◆ **What the exercise asks**
Here are some records. Print all of them exactly.

◆ **Recorded data**

:::

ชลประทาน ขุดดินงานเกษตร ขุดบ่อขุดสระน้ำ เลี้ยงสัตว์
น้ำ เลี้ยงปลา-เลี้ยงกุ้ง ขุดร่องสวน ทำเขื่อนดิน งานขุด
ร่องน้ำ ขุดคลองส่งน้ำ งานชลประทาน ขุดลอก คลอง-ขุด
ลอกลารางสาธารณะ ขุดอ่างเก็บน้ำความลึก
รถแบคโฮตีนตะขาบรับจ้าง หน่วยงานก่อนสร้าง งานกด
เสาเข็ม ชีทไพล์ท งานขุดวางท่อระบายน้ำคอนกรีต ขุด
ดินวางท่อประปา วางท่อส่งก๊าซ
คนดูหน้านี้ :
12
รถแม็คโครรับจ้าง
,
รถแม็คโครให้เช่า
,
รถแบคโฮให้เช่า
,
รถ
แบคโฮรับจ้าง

:::

◆ **Response below**
ชลประทาน ขุดดินงานเกษตร ขุดบ่อขุดสระน้ำ เลี้ยงสัตว์
น้ำ เลี้ยงปลา-เลี้ยงกุ้ง ขุดร่องสวน ทำเขื่อนดิน งานขุด
ร่องน้ำ ขุดคลองส่งน้ำ งานชลประทาน ขุดลอก คลอง-ขุด
ลอกลารางสาธารณะ ขุดอ่างเก็บน้ำความลึก
รถแบคโฮตีนตะขาบรับจ้าง หน่วยงานก่อนสร้าง งานกด
เสาเข็ม ชีทไพล์ท งานขุดวางท่อระบายน้ำคอนกรีต ขุด
ดินวางท่อประปา วางท่อส่งก๊าซ
คนดูหน้านี้ :
12
รถแม็คโครรับจ้าง
,
รถแม็คโครให้เช่า
,
รถแบคโฮให้เช่า
,
รถ
แบคโฮรับจ้าง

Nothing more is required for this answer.